Records to use Block Start

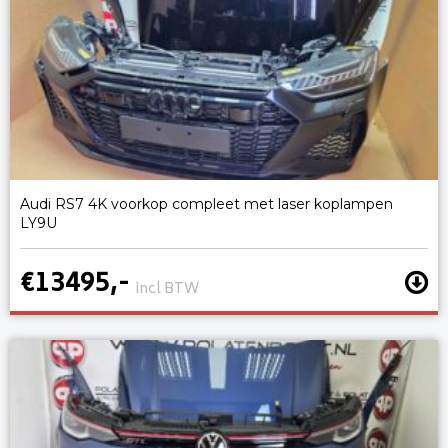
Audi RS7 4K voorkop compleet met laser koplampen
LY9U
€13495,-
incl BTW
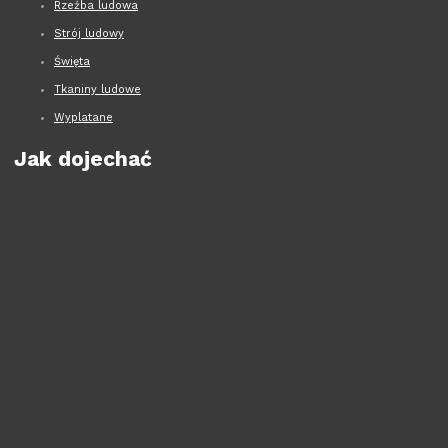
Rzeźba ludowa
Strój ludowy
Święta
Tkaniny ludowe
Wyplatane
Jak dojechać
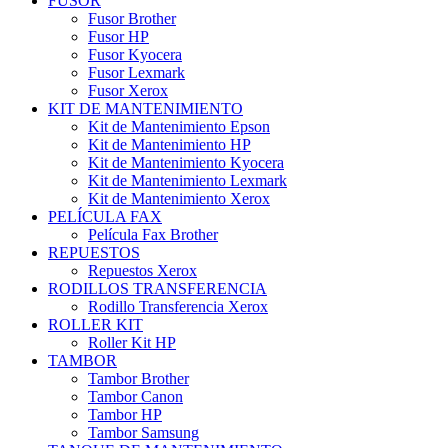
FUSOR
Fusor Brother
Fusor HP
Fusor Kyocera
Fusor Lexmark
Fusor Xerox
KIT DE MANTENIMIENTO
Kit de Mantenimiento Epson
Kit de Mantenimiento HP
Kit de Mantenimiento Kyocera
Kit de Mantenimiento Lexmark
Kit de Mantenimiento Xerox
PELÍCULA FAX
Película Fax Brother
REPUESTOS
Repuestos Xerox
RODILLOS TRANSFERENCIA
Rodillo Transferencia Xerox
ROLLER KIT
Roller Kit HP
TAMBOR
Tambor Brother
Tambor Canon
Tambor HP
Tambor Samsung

Records to use Block End
Records to use Block Start

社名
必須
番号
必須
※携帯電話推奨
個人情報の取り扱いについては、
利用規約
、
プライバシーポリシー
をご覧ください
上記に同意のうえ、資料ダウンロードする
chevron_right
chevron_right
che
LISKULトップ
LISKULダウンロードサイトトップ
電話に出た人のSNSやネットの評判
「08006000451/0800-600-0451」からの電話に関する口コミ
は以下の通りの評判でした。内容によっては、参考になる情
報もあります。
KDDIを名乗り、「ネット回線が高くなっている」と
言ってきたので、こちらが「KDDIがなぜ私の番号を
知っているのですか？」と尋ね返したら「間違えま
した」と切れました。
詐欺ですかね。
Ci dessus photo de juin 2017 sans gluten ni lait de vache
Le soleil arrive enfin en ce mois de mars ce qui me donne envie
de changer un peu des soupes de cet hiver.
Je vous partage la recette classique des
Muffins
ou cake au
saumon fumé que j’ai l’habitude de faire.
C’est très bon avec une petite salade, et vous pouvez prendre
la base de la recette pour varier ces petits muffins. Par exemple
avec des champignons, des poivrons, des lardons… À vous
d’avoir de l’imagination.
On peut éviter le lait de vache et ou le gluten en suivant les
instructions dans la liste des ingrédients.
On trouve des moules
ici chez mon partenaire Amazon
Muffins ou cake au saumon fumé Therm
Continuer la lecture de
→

Records to use Block End

Problem to work on: Only the lines holding the word "saumon" belong in the answer; copy them from the listing above.

Written answer:
saumon fumé que j’ai l’habitude de faire.
Muffins ou cake au saumon fumé Therm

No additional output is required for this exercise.